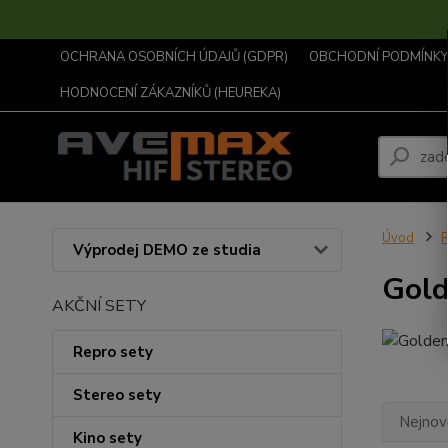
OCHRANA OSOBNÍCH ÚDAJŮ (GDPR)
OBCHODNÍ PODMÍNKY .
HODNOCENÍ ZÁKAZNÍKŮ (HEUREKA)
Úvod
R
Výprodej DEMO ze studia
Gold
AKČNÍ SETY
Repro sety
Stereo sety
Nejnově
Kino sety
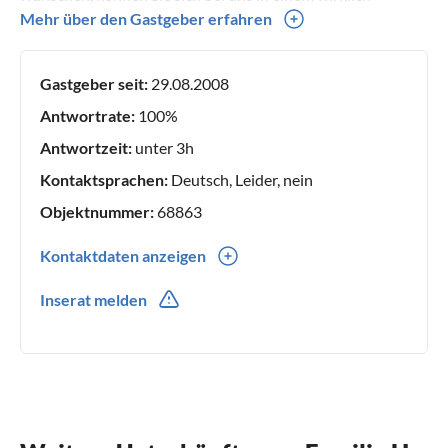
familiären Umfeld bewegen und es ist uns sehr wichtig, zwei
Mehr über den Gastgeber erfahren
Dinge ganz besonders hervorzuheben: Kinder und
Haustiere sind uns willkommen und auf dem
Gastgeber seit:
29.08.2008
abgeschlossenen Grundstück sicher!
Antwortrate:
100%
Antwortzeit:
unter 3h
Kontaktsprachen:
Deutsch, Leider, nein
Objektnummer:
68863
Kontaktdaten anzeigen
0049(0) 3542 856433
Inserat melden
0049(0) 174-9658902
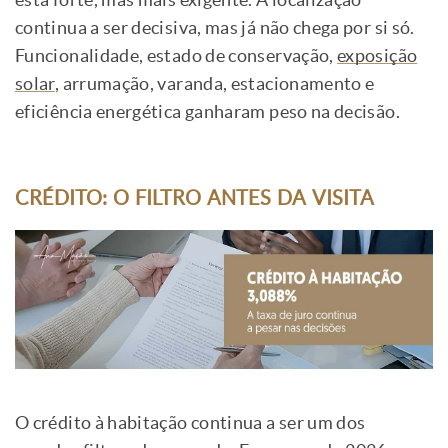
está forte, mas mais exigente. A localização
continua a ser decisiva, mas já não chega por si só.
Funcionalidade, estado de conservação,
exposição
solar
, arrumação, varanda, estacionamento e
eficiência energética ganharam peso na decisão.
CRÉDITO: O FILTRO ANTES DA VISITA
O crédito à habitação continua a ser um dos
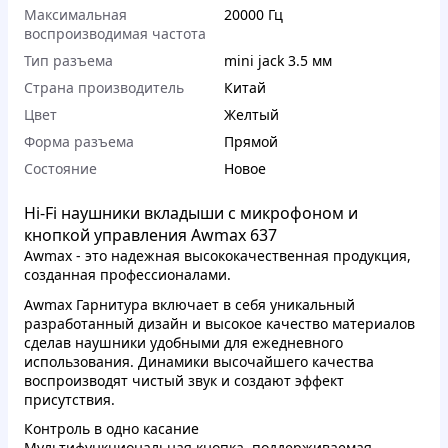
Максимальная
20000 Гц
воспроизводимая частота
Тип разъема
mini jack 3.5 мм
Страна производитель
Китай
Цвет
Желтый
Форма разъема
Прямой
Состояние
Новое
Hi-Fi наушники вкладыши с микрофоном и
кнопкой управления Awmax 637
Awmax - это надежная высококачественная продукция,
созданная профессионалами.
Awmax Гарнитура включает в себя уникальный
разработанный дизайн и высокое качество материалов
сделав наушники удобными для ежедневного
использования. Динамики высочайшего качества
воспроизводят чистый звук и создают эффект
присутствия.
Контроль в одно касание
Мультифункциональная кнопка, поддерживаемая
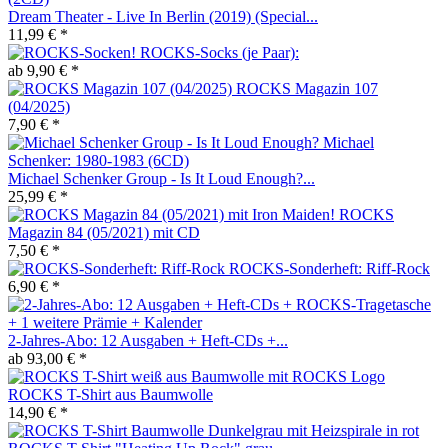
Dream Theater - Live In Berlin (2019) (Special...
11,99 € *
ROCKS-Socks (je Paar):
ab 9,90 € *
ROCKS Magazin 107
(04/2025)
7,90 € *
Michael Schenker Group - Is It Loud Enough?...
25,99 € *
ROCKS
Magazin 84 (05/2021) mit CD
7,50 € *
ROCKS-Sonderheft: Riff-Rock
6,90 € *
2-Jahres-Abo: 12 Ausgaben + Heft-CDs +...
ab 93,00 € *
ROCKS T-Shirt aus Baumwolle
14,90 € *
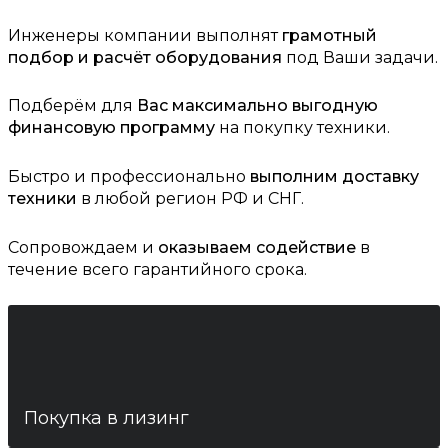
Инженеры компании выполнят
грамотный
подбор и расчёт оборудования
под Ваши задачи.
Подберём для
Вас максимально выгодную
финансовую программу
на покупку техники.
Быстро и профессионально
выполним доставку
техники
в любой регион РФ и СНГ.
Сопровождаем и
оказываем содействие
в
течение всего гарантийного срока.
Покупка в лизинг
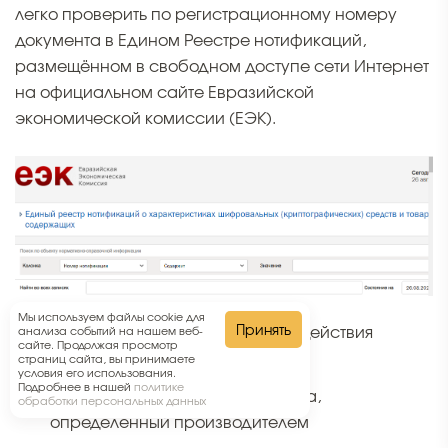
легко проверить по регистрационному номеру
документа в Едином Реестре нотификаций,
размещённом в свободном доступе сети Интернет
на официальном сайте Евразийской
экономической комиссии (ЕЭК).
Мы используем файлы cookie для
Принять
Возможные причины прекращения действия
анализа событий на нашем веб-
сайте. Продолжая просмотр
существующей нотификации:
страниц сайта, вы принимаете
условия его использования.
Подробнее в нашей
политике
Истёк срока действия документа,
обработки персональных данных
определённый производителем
++++++++
> ACTIVITY:
All the records need to be repeated exactly, with the images dropped.

> COMPLETED EXERCISE:
OCHRANA OSOBNÍCH ÚDAJŮ (GDPR)
OBCHODNÍ PODMÍNKY .
HODNOCENÍ ZÁKAZNÍKŮ (HEUREKA)
Úvod
R
Výprodej DEMO ze studia
Gold
AKČNÍ SETY
Repro sety
Stereo sety
Nejnově
Kino sety
familiären Umfeld bewegen und es ist uns sehr wichtig, zwei
Mehr über den Gastgeber erfahren
Dinge ganz besonders hervorzuheben: Kinder und
Haustiere sind uns willkommen und auf dem
Gastgeber seit:
29.08.2008
abgeschlossenen Grundstück sicher!
Antwortrate:
100%
Antwortzeit:
unter 3h
Kontaktsprachen:
Deutsch, Leider, nein
Objektnummer:
68863
Kontaktdaten anzeigen
0049(0) 3542 856433
Inserat melden
0049(0) 174-9658902
está forte, mas mais exigente. A localização
continua a ser decisiva, mas já não chega por si só.
Funcionalidade, estado de conservação,
exposição
solar
, arrumação, varanda, estacionamento e
eficiência energética ganharam peso na decisão.
CRÉDITO: O FILTRO ANTES DA VISITA
O crédito à habitação continua a ser um dos
Максимальная
20000 Гц
воспроизводимая частота
Тип разъема
mini jack 3.5 мм
Страна производитель
Китай
Цвет
Желтый
Форма разъема
Прямой
Состояние
Новое
Hi-Fi наушники вкладыши с микрофоном и
кнопкой управления Awmax 637
Awmax - это надежная высококачественная продукция,
созданная профессионалами.
Awmax Гарнитура включает в себя уникальный
разработанный дизайн и высокое качество материалов
сделав наушники удобными для ежедневного
использования. Динамики высочайшего качества
воспроизводят чистый звук и создают эффект
присутствия.
Контроль в одно касание
Мультифункциональная кнопка, поддерживаемая
Dream Theater - Live In Berlin (2019) (Special...
11,99 € *
ROCKS-Socks (je Paar):
ab 9,90 € *
ROCKS Magazin 107
(04/2025)
7,90 € *
Michael Schenker Group - Is It Loud Enough?...
25,99 € *
ROCKS
Magazin 84 (05/2021) mit CD
7,50 € *
ROCKS-Sonderheft: Riff-Rock
6,90 € *
2-Jahres-Abo: 12 Ausgaben + Heft-CDs +...
ab 93,00 € *
ROCKS T-Shirt aus Baumwolle
14,90 € *
Инженеры компании выполнят
грамотный
подбор и расчёт оборудования
под Ваши задачи.
Подберём для
Вас максимально выгодную
финансовую программу
на покупку техники.
Быстро и профессионально
выполним доставку
техники
в любой регион РФ и СНГ.
Сопровождаем и
оказываем содействие
в
течение всего гарантийного срока.
Покупка в лизинг
легко проверить по регистрационному номеру
документа в Едином Реестре нотификаций,
размещённом в свободном доступе сети Интернет
на официальном сайте Евразийской
экономической комиссии (ЕЭК).
Мы используем файлы cookie для
Принять
Возможные причины прекращения действия
анализа событий на нашем веб-
сайте. Продолжая просмотр
существующей нотификации:
страниц сайта, вы принимаете
условия его использования.
Подробнее в нашей
политике
Истёк срока действия документа,
обработки персональных данных
определённый производителем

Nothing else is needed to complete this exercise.